Before Longlegs, Oz Perkins' Gretel & Hansel gave us unforgettable fairy tale terror
Sophia Lillis and Alice Krige lead an atmospheric tale of magic and fear
Osgood “Oz” Perkins seems on the verge of a particular kind of cinematic explosion. The director of films like The Blackcoat’s Daughter and I Am The Pretty Thing That Lives in the House has long been a favorite among horror devotees, but with Longlegs, his latest feature starring Maika Monroe and Nicolas Cage, Perkins feels poised for a new breakthrough. Driven by an immense wave of buzz and an expertly woven marketing campaign from its distributor, the white-hot Neon, Longlegs feels like the film that will propel Perkins into the upper echelon of horror directors, a place where he can be assured bigger and bigger mainstream audiences will turn up for future releases.

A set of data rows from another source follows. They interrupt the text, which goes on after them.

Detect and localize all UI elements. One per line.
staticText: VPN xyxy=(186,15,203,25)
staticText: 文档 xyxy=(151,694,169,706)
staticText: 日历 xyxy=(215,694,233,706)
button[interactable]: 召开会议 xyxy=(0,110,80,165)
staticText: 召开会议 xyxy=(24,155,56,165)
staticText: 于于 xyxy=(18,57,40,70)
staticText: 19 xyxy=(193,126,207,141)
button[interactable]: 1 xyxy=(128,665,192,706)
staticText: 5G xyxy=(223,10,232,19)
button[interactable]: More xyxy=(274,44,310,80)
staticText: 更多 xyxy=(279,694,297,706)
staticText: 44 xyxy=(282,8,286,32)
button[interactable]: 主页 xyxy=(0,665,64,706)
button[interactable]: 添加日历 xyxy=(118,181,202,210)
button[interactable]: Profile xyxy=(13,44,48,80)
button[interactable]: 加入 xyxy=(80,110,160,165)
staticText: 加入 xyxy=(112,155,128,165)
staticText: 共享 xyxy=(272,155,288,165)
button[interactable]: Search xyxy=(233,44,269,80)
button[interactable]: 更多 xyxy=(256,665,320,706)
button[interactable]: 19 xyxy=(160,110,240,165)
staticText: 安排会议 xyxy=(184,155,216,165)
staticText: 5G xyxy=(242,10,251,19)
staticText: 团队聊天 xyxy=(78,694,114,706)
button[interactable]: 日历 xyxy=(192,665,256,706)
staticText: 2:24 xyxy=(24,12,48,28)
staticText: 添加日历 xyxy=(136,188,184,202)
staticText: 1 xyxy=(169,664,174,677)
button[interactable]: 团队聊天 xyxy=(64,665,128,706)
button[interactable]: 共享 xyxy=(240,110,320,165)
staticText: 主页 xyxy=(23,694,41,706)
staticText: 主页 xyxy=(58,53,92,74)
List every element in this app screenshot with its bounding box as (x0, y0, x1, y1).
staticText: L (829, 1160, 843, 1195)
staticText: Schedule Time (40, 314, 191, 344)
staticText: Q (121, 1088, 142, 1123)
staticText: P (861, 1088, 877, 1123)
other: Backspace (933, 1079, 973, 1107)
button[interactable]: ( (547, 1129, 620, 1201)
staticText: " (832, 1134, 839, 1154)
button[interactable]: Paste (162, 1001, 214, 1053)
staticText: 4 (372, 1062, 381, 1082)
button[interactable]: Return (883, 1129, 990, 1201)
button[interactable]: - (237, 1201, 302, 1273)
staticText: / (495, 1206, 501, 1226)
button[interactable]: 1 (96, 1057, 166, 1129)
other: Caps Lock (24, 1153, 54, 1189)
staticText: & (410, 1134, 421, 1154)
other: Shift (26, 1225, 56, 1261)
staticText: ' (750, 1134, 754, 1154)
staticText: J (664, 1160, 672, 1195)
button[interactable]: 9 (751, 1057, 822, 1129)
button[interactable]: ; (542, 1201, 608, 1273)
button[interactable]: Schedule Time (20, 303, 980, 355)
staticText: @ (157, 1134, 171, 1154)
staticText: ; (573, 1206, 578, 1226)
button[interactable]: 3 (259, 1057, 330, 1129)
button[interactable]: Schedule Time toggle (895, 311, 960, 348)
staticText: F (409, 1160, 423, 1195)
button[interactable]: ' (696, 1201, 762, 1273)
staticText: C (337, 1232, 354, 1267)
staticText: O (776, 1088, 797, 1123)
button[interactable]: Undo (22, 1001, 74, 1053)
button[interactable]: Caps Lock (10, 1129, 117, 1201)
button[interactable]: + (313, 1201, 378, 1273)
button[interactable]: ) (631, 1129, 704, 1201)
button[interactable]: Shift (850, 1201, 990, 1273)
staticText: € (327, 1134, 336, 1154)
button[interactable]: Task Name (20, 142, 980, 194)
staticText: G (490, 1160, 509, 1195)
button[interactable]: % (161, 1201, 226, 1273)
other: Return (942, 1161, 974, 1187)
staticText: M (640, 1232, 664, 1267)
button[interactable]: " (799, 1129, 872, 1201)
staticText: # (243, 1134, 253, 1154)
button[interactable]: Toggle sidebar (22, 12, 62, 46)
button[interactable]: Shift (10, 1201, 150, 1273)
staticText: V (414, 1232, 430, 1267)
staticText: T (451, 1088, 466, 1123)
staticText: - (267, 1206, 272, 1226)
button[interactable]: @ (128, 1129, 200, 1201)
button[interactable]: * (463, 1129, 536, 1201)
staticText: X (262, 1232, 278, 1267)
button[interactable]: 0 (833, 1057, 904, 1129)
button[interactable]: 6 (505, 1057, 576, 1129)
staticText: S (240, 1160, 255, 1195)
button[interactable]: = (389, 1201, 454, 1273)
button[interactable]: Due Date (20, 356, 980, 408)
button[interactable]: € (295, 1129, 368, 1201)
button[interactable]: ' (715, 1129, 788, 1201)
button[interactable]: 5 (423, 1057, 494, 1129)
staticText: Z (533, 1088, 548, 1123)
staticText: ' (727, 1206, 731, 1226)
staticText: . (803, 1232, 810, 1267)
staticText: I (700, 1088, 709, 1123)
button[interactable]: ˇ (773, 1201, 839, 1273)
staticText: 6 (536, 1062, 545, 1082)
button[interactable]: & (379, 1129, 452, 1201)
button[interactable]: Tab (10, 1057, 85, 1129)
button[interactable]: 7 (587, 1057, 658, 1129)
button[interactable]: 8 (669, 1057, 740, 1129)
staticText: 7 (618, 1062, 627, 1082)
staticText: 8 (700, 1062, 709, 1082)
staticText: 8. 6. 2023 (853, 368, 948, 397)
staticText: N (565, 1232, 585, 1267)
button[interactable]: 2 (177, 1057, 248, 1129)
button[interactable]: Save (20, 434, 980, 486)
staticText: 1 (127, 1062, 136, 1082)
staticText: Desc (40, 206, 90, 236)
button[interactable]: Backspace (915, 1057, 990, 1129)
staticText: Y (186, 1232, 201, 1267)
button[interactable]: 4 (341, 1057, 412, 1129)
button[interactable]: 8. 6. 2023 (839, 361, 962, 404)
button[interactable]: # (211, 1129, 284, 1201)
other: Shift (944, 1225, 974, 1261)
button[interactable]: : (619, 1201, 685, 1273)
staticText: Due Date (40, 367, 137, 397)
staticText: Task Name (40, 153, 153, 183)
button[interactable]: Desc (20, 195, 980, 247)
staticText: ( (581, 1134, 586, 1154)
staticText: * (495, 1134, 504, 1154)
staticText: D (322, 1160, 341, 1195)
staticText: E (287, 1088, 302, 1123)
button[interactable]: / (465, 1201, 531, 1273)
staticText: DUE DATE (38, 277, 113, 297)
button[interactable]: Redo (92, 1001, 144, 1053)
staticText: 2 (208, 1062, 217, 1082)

It’s an encouraging thing for Perkins fans, particularly when you consider the kinds of movies he’s directed so far: Deeply atmospheric, dread-inducing pieces of extraordinary tonal control that harness something primal in viewers even as they push forward through some combination of psychological gestures and occasional dream logic. Perkins is not, for all his rising mainstream appeal, necessarily concerned with the most straightforward story paths, and for proof, you need only look to his previous feature, the nightmarish and spellbinding fairy tale adaptation Gretel & Hansel.

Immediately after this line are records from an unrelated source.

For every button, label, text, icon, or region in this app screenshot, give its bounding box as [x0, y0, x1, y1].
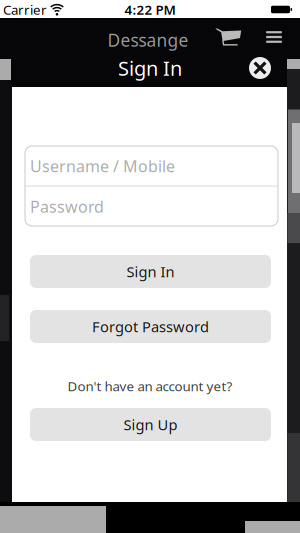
button[interactable]: Menu — [266, 31, 282, 43]
button[interactable]: Forgot Password — [30, 310, 271, 343]
staticText: Sign In — [126, 262, 174, 281]
staticText: Don't have an account yet? — [68, 377, 232, 395]
button[interactable]: Cart — [211, 26, 245, 52]
staticText: 4:22 PM — [124, 1, 176, 18]
button[interactable]: Sign In — [30, 255, 271, 288]
staticText: Forgot Password — [92, 317, 209, 336]
staticText: Dessange — [108, 28, 188, 52]
button[interactable]: Password — [25, 187, 278, 226]
staticText: Carrier — [3, 1, 47, 18]
staticText: Username / Mobile — [30, 155, 175, 177]
button[interactable]: Username / Mobile — [25, 146, 278, 186]
button[interactable]: Sign Up — [30, 408, 271, 441]
staticText: Sign In — [118, 55, 182, 81]
button[interactable]: Close — [249, 57, 271, 79]
staticText: Sign Up — [124, 415, 178, 434]
staticText: Password — [30, 196, 104, 217]
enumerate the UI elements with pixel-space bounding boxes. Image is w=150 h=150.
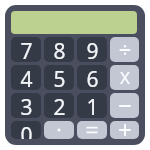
button[interactable]: 6 [77, 65, 107, 90]
button[interactable]: Multiply [110, 65, 139, 90]
staticText: 9 [86, 37, 99, 62]
button[interactable]: Subtract [110, 93, 139, 118]
button[interactable]: Display [11, 11, 137, 34]
staticText: 4 [20, 65, 33, 90]
button[interactable]: Divide [110, 37, 139, 62]
button[interactable]: Equals [77, 121, 107, 139]
button[interactable]: 3 [11, 93, 41, 118]
staticText: 7 [20, 37, 33, 62]
staticText: 5 [53, 65, 66, 90]
staticText: 3 [20, 93, 33, 118]
staticText: 0 [20, 121, 33, 139]
button[interactable]: 9 [77, 37, 107, 62]
staticText: X [120, 66, 130, 89]
button[interactable]: 4 [11, 65, 41, 90]
staticText: 6 [86, 65, 99, 90]
button[interactable]: 5 [44, 65, 74, 90]
button[interactable]: 8 [44, 37, 74, 62]
button[interactable]: 1 [77, 93, 107, 118]
button[interactable]: Add [110, 121, 139, 139]
staticText: 1 [86, 93, 99, 118]
staticText: 2 [53, 93, 66, 118]
button[interactable]: 0 [11, 121, 41, 139]
staticText: 8 [53, 37, 66, 62]
button[interactable]: 2 [44, 93, 74, 118]
button[interactable]: 7 [11, 37, 41, 62]
button[interactable]: Decimal point [44, 121, 74, 139]
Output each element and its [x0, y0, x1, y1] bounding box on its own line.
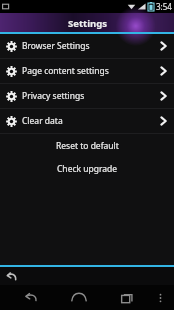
button[interactable]: Privacy settings	[0, 84, 174, 108]
button[interactable]: Reset to default	[0, 134, 174, 157]
staticText: Reset to default	[56, 140, 119, 152]
staticText: Settings	[68, 17, 107, 30]
button[interactable]: Page content settings	[0, 59, 174, 83]
staticText: Privacy settings	[22, 90, 160, 102]
staticText: Check upgrade	[57, 163, 118, 175]
button[interactable]: Check upgrade	[0, 157, 174, 180]
button[interactable]: Recent apps	[103, 285, 152, 310]
button[interactable]: More options	[152, 285, 168, 310]
staticText: Clear data	[22, 115, 160, 127]
button[interactable]: Clear data	[0, 109, 174, 133]
button[interactable]: Home	[54, 285, 103, 310]
button[interactable]: Back	[3, 268, 19, 284]
button[interactable]: Browser Settings	[0, 34, 174, 58]
staticText: Page content settings	[22, 65, 160, 77]
staticText: 3:54	[156, 1, 172, 12]
staticText: Browser Settings	[22, 40, 160, 52]
button[interactable]: Back	[6, 285, 54, 310]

Released in January of 2020 and starring Sophia Lillis as Gretel and Alice Krige as the evil Witch known as Holda, Gretel & Hansel produced a respectable box office for a horror film of its size, earning roughly four times its reported budget and debuting to mostly positive (though still mixed) reviews. Like Perkins’ other films, it received praise for its atmosphere and tone, while some reviews were less enthusiastic about a story they saw as underdeveloped and a pace they deemed too slow. For The AV Club’s part, critic Katie Rife gave the film a “B” and established the leisurely pace and slow-burning dread as a feature, not a bug, noting that “the appeal lies in the mesmerizing tone that’s established early in the film and lingers through the end credits.”

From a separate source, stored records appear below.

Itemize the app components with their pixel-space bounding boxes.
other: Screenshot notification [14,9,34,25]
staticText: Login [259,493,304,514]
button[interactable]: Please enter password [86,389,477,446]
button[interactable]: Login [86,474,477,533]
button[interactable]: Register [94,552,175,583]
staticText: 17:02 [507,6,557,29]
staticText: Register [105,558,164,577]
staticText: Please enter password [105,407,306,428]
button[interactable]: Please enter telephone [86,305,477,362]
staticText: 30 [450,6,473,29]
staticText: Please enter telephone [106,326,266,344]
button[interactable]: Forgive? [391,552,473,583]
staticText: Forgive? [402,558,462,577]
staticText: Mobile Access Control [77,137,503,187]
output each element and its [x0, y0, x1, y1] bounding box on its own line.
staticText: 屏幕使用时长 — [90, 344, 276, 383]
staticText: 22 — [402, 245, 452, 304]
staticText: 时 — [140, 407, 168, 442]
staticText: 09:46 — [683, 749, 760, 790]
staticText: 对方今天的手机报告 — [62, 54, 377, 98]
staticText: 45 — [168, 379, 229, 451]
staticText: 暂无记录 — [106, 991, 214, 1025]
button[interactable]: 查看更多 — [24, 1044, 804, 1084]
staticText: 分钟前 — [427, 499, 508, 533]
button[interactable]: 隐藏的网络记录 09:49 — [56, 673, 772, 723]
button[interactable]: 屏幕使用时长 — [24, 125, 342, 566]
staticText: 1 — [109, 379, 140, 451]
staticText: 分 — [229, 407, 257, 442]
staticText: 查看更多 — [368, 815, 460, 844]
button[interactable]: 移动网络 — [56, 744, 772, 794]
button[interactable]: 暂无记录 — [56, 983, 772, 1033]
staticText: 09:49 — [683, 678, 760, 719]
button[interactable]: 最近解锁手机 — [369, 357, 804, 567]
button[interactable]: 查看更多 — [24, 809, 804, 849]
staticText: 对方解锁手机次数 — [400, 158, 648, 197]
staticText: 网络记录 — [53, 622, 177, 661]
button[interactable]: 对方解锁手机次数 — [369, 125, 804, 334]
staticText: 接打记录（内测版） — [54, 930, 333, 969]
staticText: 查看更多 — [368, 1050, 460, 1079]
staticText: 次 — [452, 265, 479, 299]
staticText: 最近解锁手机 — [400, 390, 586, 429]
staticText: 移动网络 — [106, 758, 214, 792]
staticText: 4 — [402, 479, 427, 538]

When I first saw Gretel & Hansel four years ago, I would have probably agreed with a lot of these criticisms without a second thought. The atmosphere Perkins establishes, helped along by cinematographer Galo Olivares, composer Robin Coudert, and production designer Jeremy Reed, is both mesmeric and instantaneous, but the plot, a riff on the Hansel & Gretel fairy tale, certainly takes its time, to the point that huge chunks of the film pass by without any major movement at all. Once those children get inside the witch’s house, it could almost be a stage play, a series of unnerving incidents that eventually build to a conclusion.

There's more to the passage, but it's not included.